Output exactly the lines from the line with "8(499)961-58-08" through the end of the records below. Include nothing else.

[Excerpts from a dataset]
━━━━━━

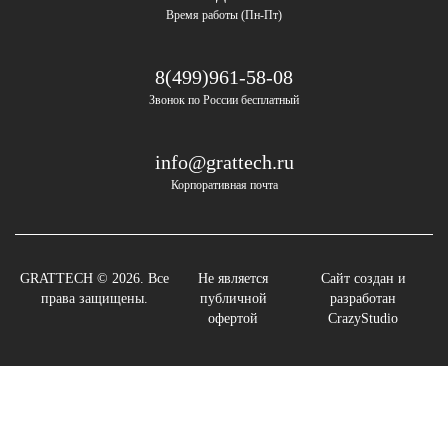
Время работы (Пн-Пт)
8(499)961-58-08
Звонок по России бесплатный
info@grattech.ru
Корпоративная почта
GRATTECH © 2026. Все
Не является
Сайт создан и
права защищены.
публичной
разработан
офертой
CrazyStudio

━━━━━━

■ Solution for this problem
8(499)961-58-08
Звонок по России бесплатный
info@grattech.ru
Корпоративная почта
GRATTECH © 2026. Все
Не является
Сайт создан и
права защищены.
публичной
разработан
офертой
CrazyStudio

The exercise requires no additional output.